• EXERCISE DIRECTIONS
Please return the data word for word and leave out any picture it contains.

SUPPLIED DATA Start Marker

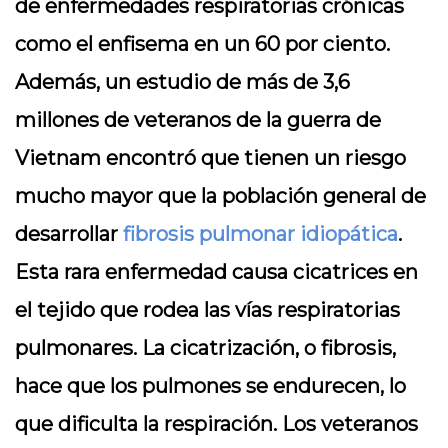
de enfermedades respiratorias crónicas
como el enfisema en un 60 por ciento.
Además, un estudio de más de 3,6
millones de veteranos de la guerra de
Vietnam encontró que tienen un riesgo
mucho mayor que la población general de
desarrollar
fibrosis pulmonar idiopática
.
Esta rara enfermedad causa cicatrices en
el tejido que rodea las vías respiratorias
pulmonares. La cicatrización, o fibrosis,
hace que los pulmones se endurecen, lo
que dificulta la respiración. Los veteranos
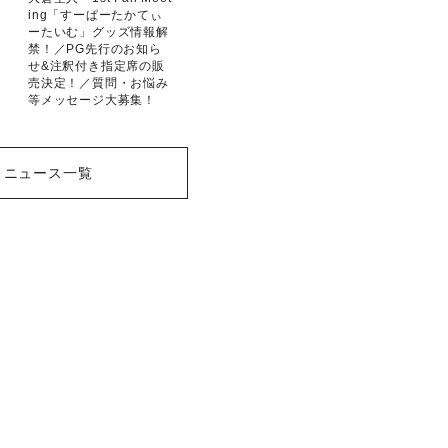
ing「すーぱーたかてぃ
ーたいむ」グッズ情報解
禁！／PG先行のお知ら
せ&注釈付き指定席の販
売決定！／質問・お悩み
等メッセージ大募集！
ニュース一覧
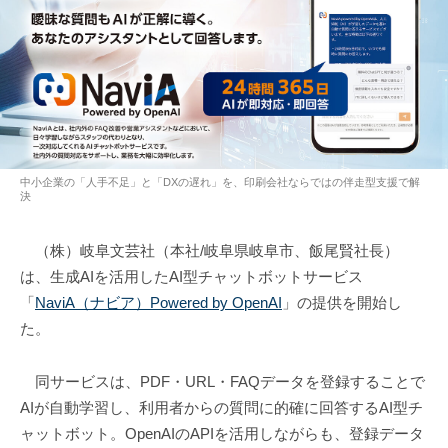
中小企業の「人手不足」と「DXの遅れ」を、印刷会社ならではの伴走型支援で解
決
（株）岐阜文芸社（本社/岐阜県岐阜市、飯尾賢社長）
は、生成AIを活用したAI型チャットボットサービス
「
NaviA（ナビア）Powered by OpenAI
」の提供を開始し
た。
同サービスは、PDF・URL・FAQデータを登録することで
AIが自動学習し、利用者からの質問に的確に回答するAI型チ
ャットボット。OpenAIのAPIを活用しながらも、登録データ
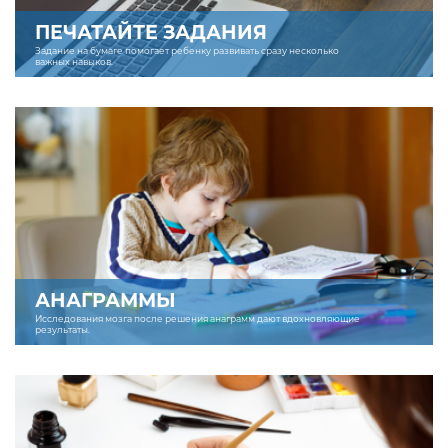
ПЕЧАТАЙТЕ ЗАДАНИЯ
Задание на бумаге помогает ребенку развивать сразу несколько
важных навыков.
АНАГРАММЫ
Исследования мозга после решения анаграмм дают вдохновляющие
результаты.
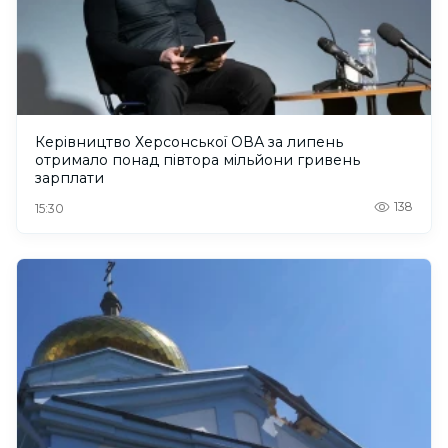
Керівництво Херсонської ОВА за липень
отримало понад півтора мільйони гривень
зарплати
138
15:30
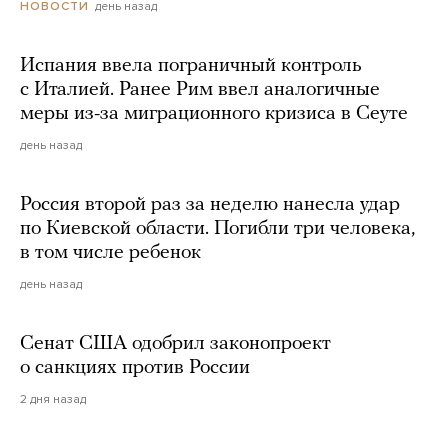
день назад
НОВОСТИ
Испания ввела пограничный контроль
с Италией. Ранее Рим ввел аналогичные
меры из-за миграционного кризиса в Сеуте
день назад
Россия второй раз за неделю нанесла удар
по Киевской области. Погибли три человека,
в том числе ребенок
день назад
Сенат США одобрил законопроект
о санкциях против России
2 дня назад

SUPPLIED DATA End Marker

• RESPONSE
de enfermedades respiratorias crónicas
como el enfisema en un 60 por ciento.
Además, un estudio de más de 3,6
millones de veteranos de la guerra de
Vietnam encontró que tienen un riesgo
mucho mayor que la población general de
desarrollar
fibrosis pulmonar idiopática
.
Esta rara enfermedad causa cicatrices en
el tejido que rodea las vías respiratorias
pulmonares. La cicatrización, o fibrosis,
hace que los pulmones se endurecen, lo
que dificulta la respiración. Los veteranos
ing「すーぱーたかてぃ
ーたいむ」グッズ情報解
禁！／PG先行のお知ら
せ&注釈付き指定席の販
売決定！／質問・お悩み
等メッセージ大募集！
ニュース一覧
中小企業の「人手不足」と「DXの遅れ」を、印刷会社ならではの伴走型支援で解
決
（株）岐阜文芸社（本社/岐阜県岐阜市、飯尾賢社長）
は、生成AIを活用したAI型チャットボットサービス
「
NaviA（ナビア）Powered by OpenAI
」の提供を開始し
た。
同サービスは、PDF・URL・FAQデータを登録することで
AIが自動学習し、利用者からの質問に的確に回答するAI型チ
ャットボット。OpenAIのAPIを活用しながらも、登録データ
ПЕЧАТАЙТЕ ЗАДАНИЯ
Задание на бумаге помогает ребенку развивать сразу несколько
важных навыков.
АНАГРАММЫ
Исследования мозга после решения анаграмм дают вдохновляющие
результаты.
Керівництво Херсонської ОВА за липень
отримало понад півтора мільйони гривень
зарплати
138
15:30
день назад
НОВОСТИ
Испания ввела пограничный контроль
с Италией. Ранее Рим ввел аналогичные
меры из-за миграционного кризиса в Сеуте
день назад
Россия второй раз за неделю нанесла удар
по Киевской области. Погибли три человека,
в том числе ребенок
день назад
Сенат США одобрил законопроект
о санкциях против России
2 дня назад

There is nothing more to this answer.